Önemli bir hususu belirtelim ki, Londra’ya giden heyetin Ankara’ya dönüşü, 20.7.1974, saat 01.55 raddeleri idi.

• Eğer o tarih ve saatten sonra deniz birliklerine hareket emri verilseydi 40 mil uzakta bulunan ve 5 mil süratle hareket eden çıkarma birliklerimiz Kıbrıs adasına ancak 20 Temmuz 1974 günü saat 10.00’da varabilirdi.

• Oysa 20.7.1974 tarihinde çıkarma harekatının sabah 06.30 raddelerinde başladığı bilinmektedir.  

• Demek ki birliklere hareket emri daha önce verilmiştir.

• Emri veren de Başbakan Yardımcısı ve Vekili Erbakan’dır.

• Bu sebeple E. Tümgeneral Cumhur Evcil kitabı’nda, 18.7.1974 Perşembe günü için,  “Mersin’de toplanmış Türk Deniz Kuvvetlerine ait gemiler de o gece yüklemeye başladı” demek suretiyle açıklamalarımızı teyit etmektedir.

• Malumdur ki, zaferi kazanan ordulardır, isim ise komutana mal edilir.

• Bu düşünce ordu hiyerarşisinde doğrudur.

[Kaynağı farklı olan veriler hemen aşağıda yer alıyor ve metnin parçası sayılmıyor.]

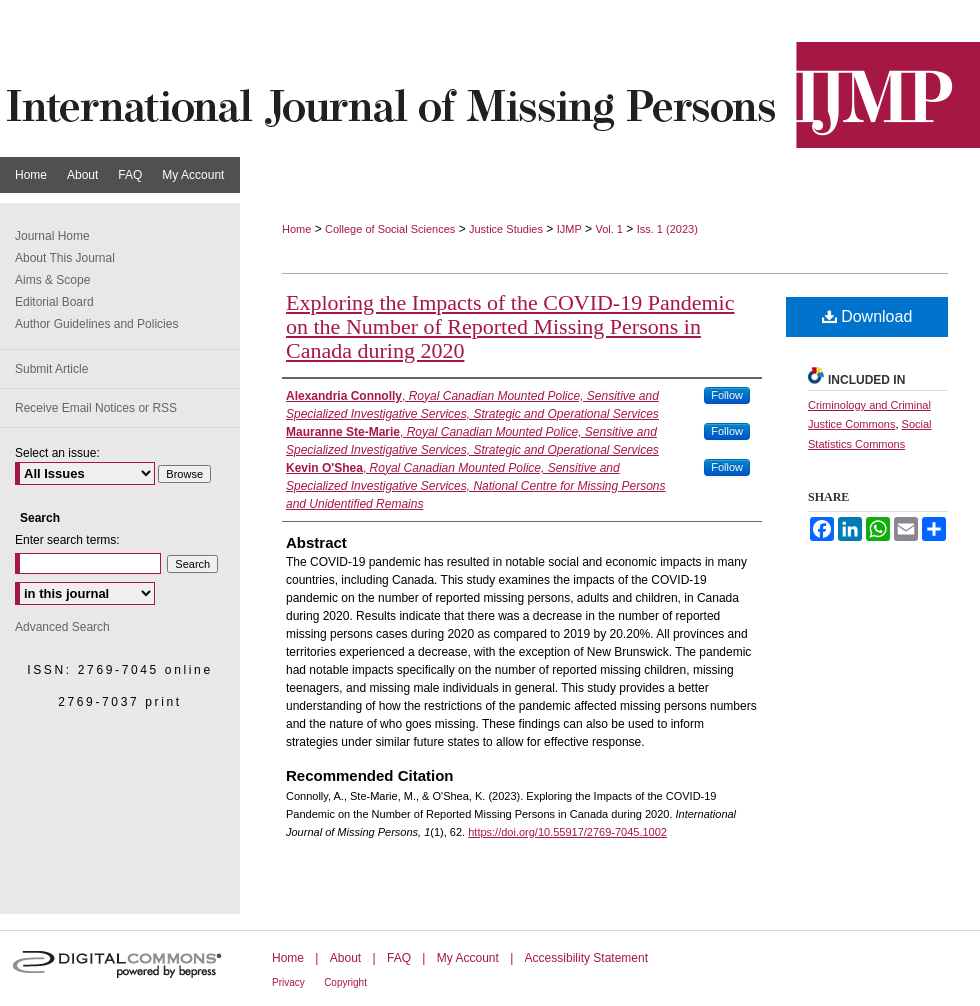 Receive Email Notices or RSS (96, 408)
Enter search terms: (67, 540)
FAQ (399, 958)
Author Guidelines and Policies (96, 324)
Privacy (288, 982)
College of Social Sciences (390, 229)
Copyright (345, 982)
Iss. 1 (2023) (667, 229)
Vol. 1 (609, 229)
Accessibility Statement (586, 958)
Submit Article (51, 369)
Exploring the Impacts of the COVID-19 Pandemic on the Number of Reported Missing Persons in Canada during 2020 (510, 326)
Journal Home (52, 236)
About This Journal (65, 258)
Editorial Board (54, 302)
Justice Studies (506, 229)
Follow (727, 395)
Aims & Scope (52, 280)
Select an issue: (57, 453)
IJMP (569, 229)
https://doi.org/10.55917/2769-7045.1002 (567, 832)
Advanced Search (62, 627)
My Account (468, 958)
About (345, 958)
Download (867, 316)
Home (296, 229) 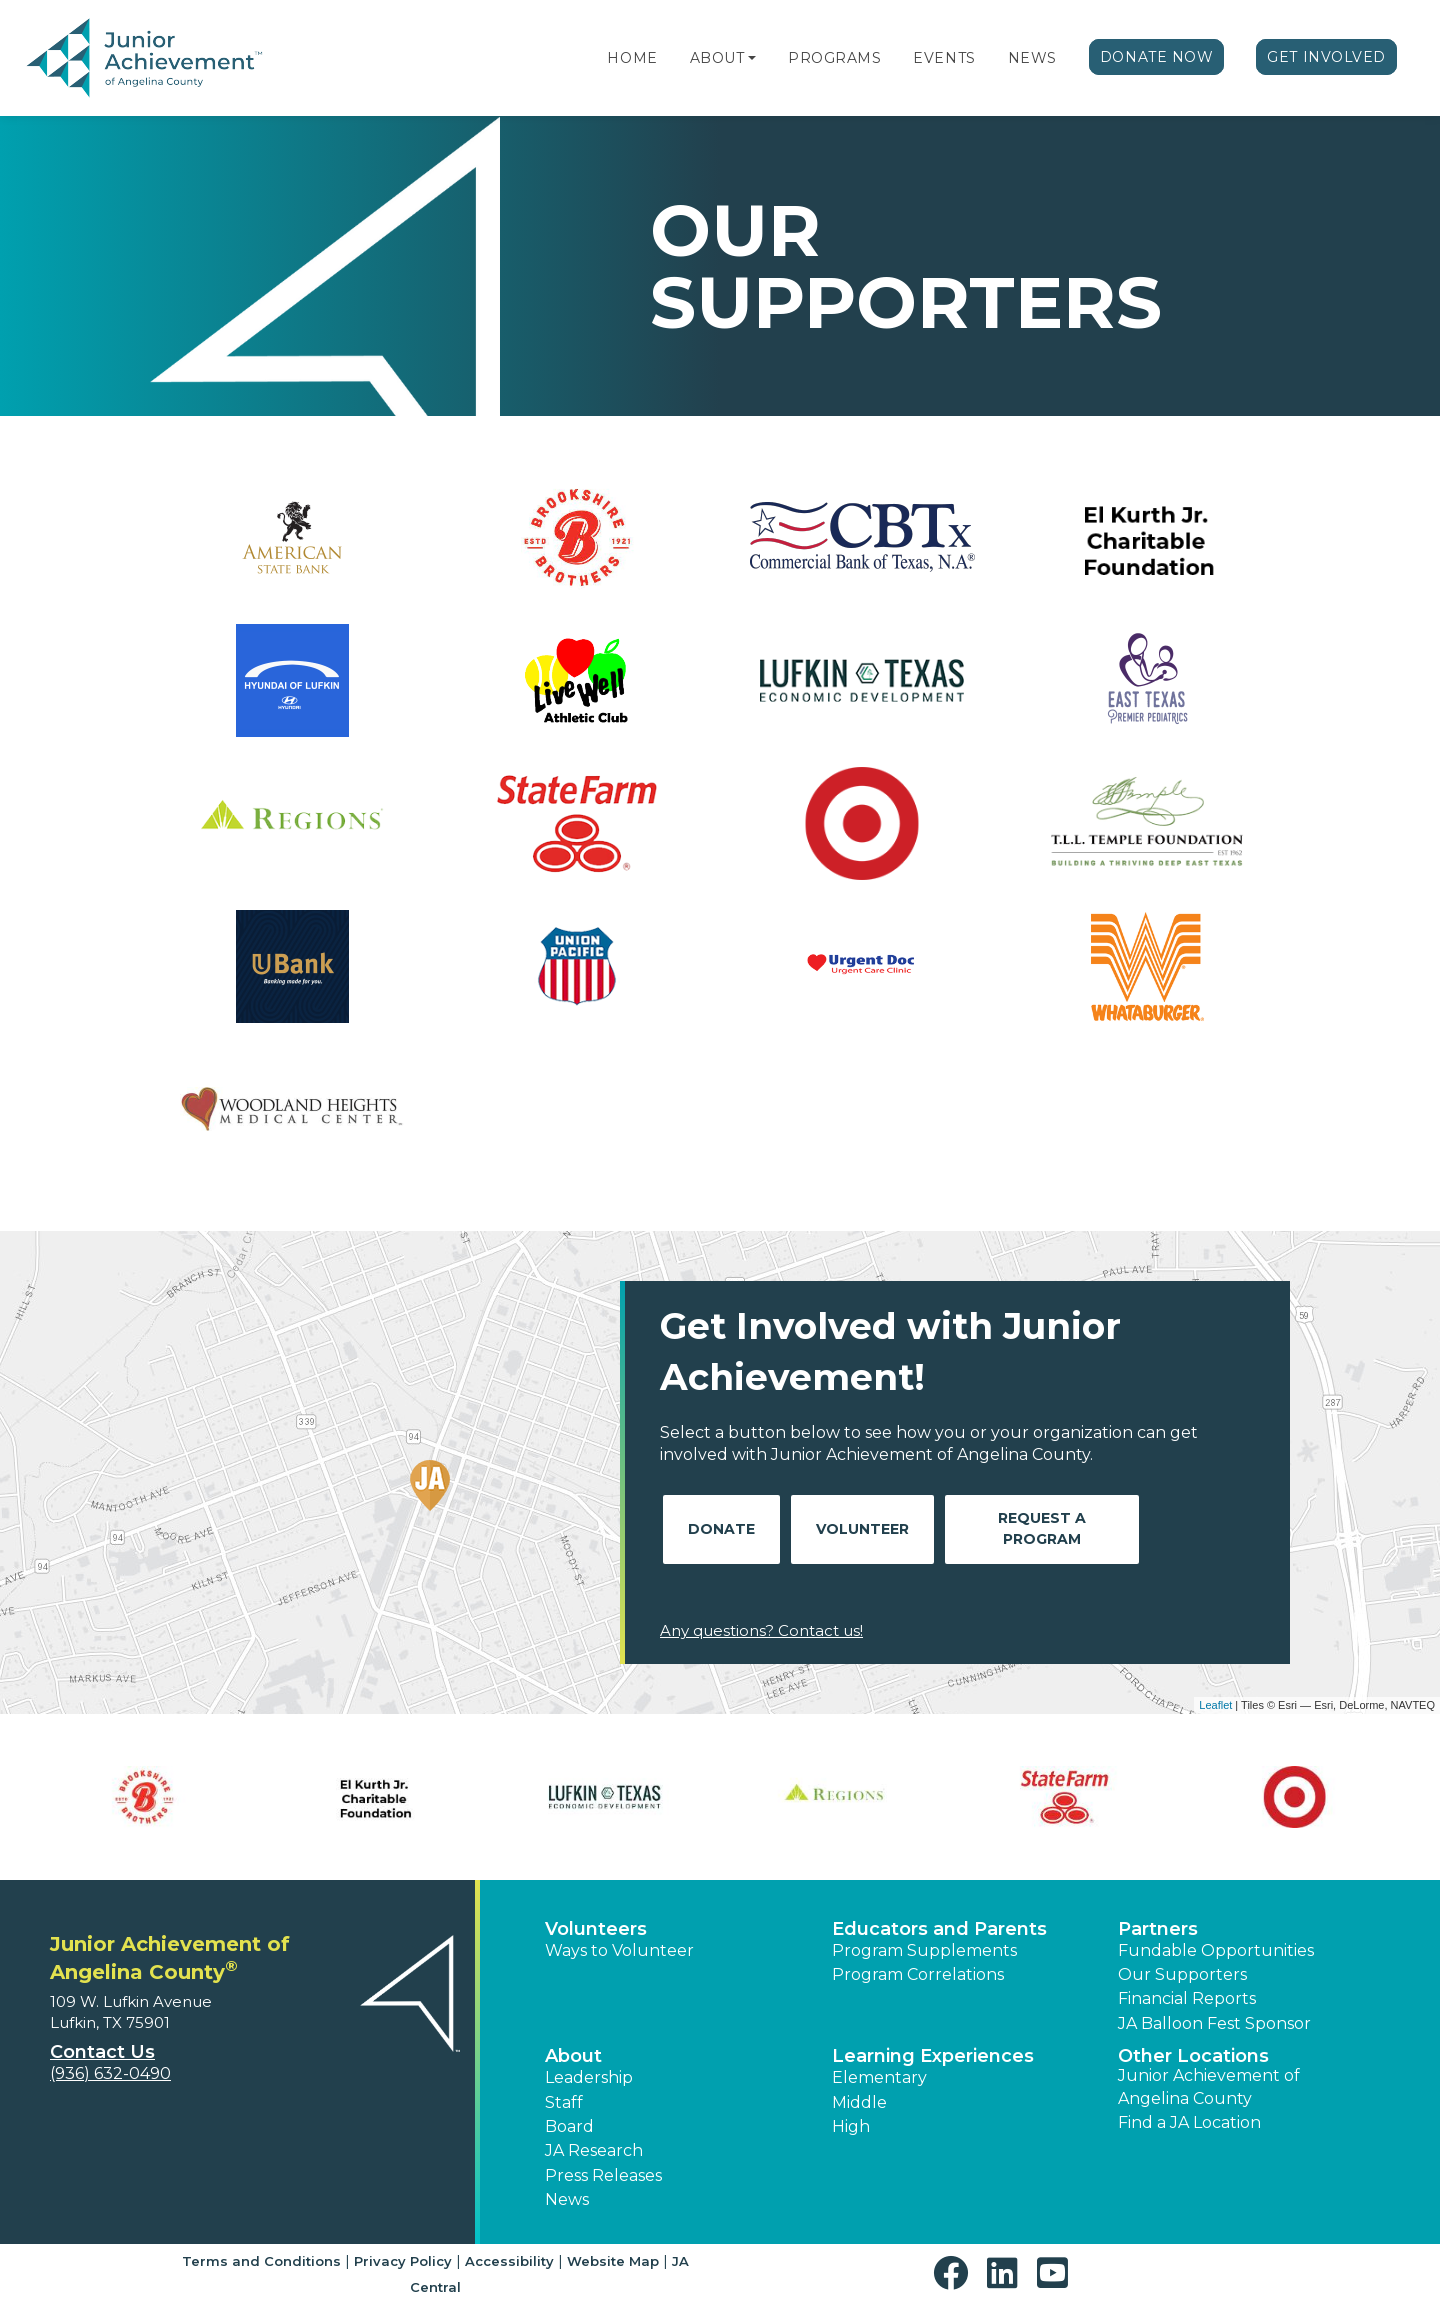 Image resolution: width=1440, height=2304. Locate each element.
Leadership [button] (589, 2077)
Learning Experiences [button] (933, 2056)
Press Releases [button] (603, 2175)
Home (632, 58)
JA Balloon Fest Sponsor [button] (1214, 2023)
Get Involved (1326, 57)
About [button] (573, 2056)
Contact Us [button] (102, 2052)
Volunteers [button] (596, 1929)
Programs (834, 58)
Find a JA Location (1189, 2122)
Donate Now (1157, 57)
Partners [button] (1158, 1929)
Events (944, 58)
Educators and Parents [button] (939, 1929)
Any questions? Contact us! (761, 1630)
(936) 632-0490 (110, 2073)
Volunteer (862, 1529)
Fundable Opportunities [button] (1216, 1950)
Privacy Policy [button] (403, 2261)
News (1032, 58)
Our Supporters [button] (1182, 1974)
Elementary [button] (879, 2077)
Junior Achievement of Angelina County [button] (1209, 2086)
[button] (752, 58)
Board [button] (569, 2126)
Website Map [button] (613, 2261)
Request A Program (1042, 1528)
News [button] (567, 2199)
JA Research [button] (594, 2150)
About (717, 58)
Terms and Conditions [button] (261, 2261)
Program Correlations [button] (918, 1974)
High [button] (851, 2126)
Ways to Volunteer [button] (619, 1950)
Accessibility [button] (509, 2261)
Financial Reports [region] (1187, 1998)
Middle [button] (859, 2102)
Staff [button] (564, 2102)
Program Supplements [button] (924, 1950)
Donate (721, 1529)
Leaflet (1215, 1705) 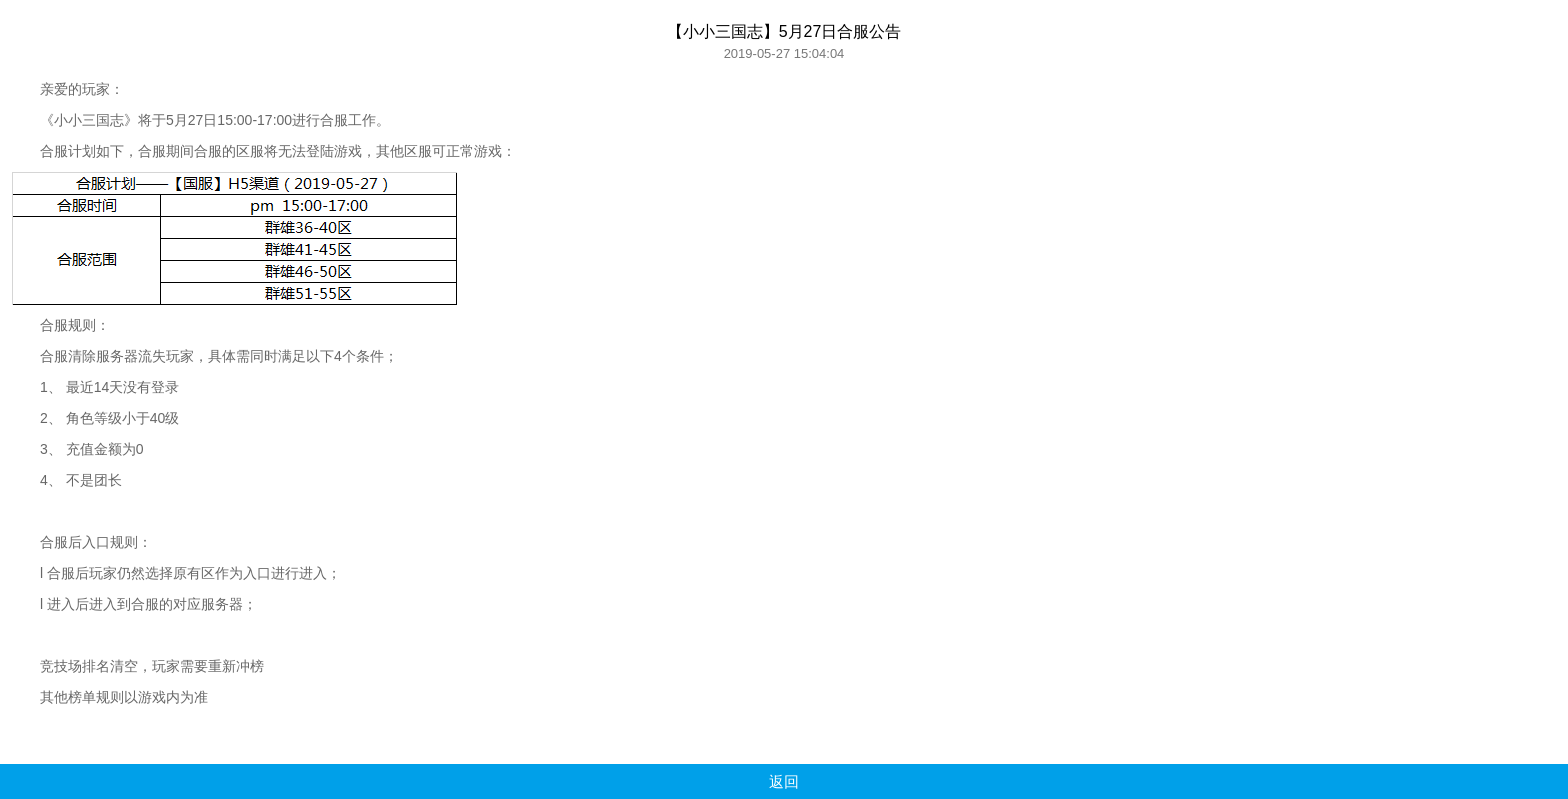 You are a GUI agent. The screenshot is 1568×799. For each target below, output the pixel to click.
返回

• Ancak Kıbrıs Barış Harekâtı’nda olduğu gibi sivil yönetimde, hele hele koalisyon hükümetlerinde bu tarz düşüncenin yeri yoktur.

• Başarı da ortaktır,  hezimet de ortak.

• Biz de çok iyi biliyoruz ki, Kıbrıs Barış Harekâtı’nın her kademesinde, her görüşme ve müzakere sürecinde merhum Erbakan vardır.